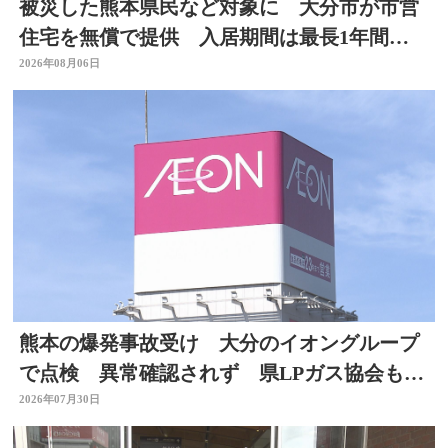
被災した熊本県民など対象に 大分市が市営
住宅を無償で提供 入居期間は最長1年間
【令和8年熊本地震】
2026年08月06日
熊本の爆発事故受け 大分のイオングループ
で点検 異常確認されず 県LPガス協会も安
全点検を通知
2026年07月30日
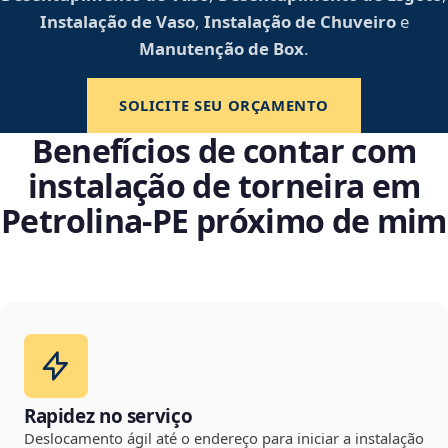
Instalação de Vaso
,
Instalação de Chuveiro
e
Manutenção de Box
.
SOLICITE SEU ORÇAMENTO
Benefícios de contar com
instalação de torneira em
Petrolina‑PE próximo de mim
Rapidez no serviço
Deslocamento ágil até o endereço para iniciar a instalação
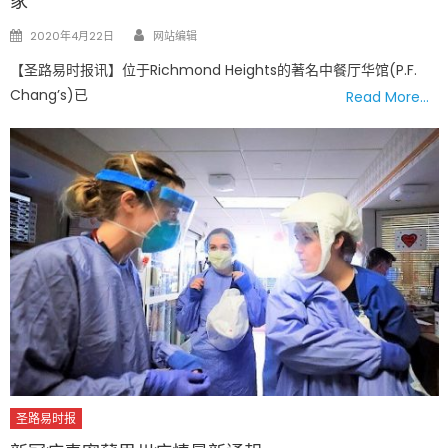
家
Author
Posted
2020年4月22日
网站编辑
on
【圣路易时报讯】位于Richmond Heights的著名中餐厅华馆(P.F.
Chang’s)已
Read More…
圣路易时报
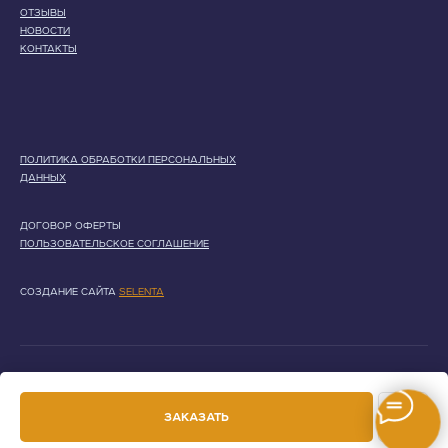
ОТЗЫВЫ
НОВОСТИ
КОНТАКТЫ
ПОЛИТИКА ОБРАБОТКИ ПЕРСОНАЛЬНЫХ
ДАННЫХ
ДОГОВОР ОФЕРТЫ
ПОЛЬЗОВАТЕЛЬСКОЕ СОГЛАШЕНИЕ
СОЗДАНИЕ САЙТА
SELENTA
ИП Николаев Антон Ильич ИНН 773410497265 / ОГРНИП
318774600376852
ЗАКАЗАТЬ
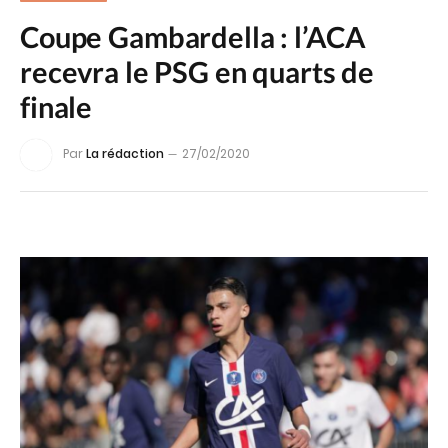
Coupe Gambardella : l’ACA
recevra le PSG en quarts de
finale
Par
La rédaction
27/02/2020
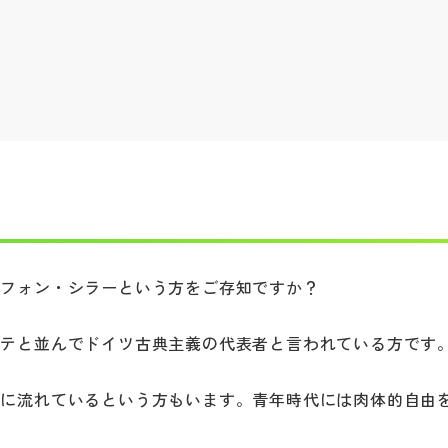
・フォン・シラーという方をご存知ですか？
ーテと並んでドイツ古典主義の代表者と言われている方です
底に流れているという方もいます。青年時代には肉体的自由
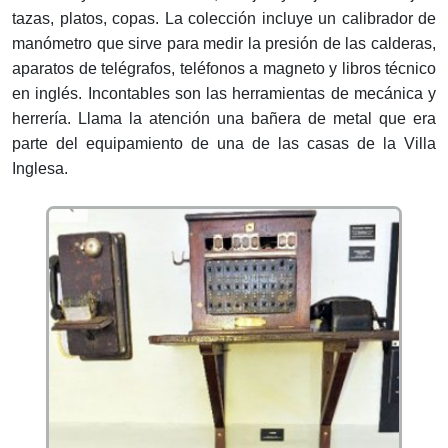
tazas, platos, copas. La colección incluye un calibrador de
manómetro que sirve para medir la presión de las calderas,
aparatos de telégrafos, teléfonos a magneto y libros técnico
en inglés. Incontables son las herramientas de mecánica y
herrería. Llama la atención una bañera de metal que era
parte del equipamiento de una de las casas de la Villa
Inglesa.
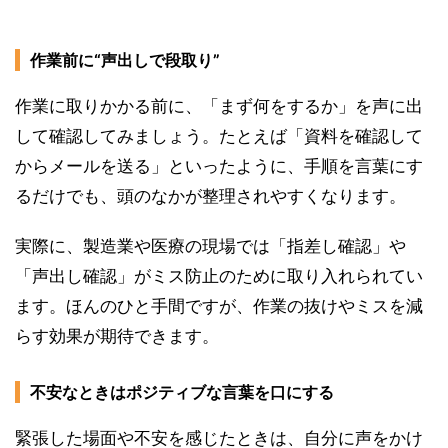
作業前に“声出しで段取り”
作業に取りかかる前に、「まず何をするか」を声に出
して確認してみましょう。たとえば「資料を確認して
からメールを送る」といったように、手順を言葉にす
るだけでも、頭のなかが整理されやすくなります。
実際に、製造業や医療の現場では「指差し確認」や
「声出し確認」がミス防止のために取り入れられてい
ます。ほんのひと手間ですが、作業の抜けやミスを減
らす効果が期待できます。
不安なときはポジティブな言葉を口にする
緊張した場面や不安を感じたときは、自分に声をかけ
•••••
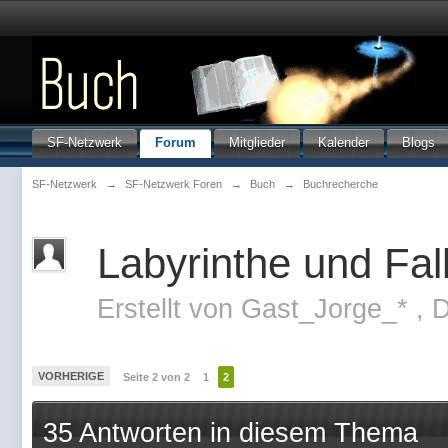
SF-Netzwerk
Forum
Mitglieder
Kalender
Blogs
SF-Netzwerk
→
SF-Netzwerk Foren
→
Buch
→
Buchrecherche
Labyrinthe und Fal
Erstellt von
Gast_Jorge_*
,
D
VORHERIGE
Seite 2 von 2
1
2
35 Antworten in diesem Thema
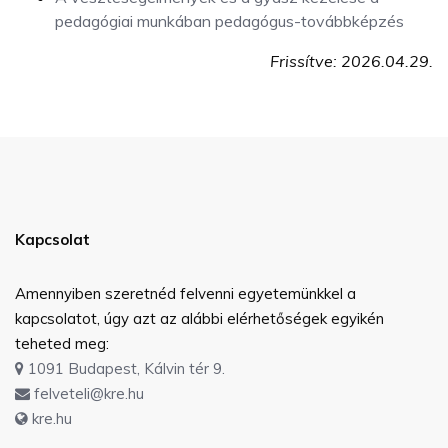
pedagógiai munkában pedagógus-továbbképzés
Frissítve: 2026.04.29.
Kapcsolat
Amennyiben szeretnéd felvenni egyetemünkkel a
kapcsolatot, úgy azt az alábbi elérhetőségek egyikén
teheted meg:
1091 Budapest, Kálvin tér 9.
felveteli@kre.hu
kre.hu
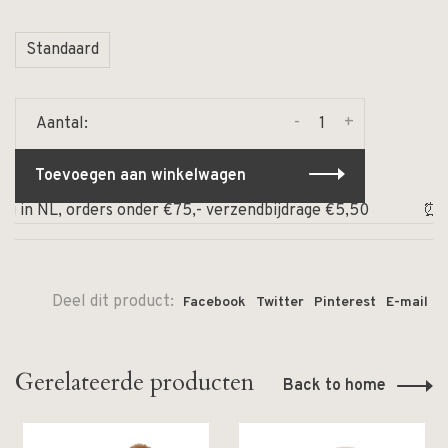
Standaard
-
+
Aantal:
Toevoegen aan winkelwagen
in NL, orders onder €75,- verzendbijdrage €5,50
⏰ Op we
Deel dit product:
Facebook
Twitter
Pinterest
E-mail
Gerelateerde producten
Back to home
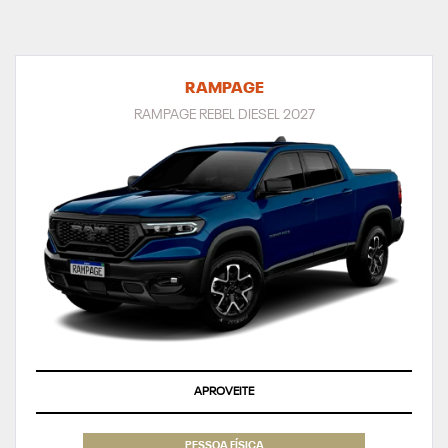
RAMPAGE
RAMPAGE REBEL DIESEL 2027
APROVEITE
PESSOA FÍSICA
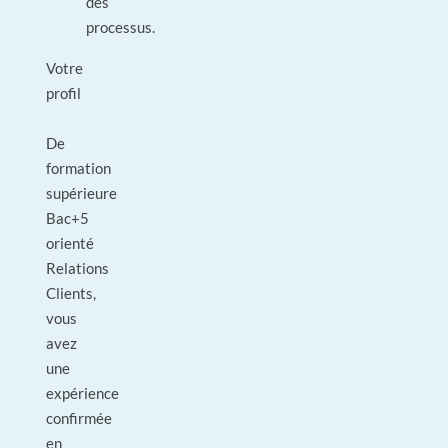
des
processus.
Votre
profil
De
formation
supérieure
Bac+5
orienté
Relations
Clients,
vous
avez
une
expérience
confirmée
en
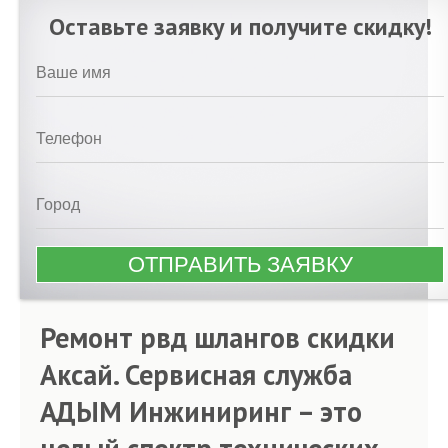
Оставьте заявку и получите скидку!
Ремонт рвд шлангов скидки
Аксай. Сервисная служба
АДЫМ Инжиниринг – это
•••••
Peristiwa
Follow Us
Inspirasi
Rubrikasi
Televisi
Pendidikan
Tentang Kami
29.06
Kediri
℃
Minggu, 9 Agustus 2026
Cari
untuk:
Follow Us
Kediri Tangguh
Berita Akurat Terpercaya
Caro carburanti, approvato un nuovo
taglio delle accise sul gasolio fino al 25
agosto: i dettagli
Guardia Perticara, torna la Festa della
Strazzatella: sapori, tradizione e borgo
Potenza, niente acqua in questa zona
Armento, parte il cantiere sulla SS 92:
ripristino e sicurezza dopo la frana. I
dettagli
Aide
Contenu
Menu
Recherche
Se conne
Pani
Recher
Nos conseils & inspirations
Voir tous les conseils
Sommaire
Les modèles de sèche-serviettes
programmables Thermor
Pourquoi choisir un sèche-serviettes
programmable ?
•••••
Task statement –
Look through the material above. Copy each line where the word "sèche" appears.

Exercise output –
Les modèles de sèche-serviettes
Pourquoi choisir un sèche-serviettes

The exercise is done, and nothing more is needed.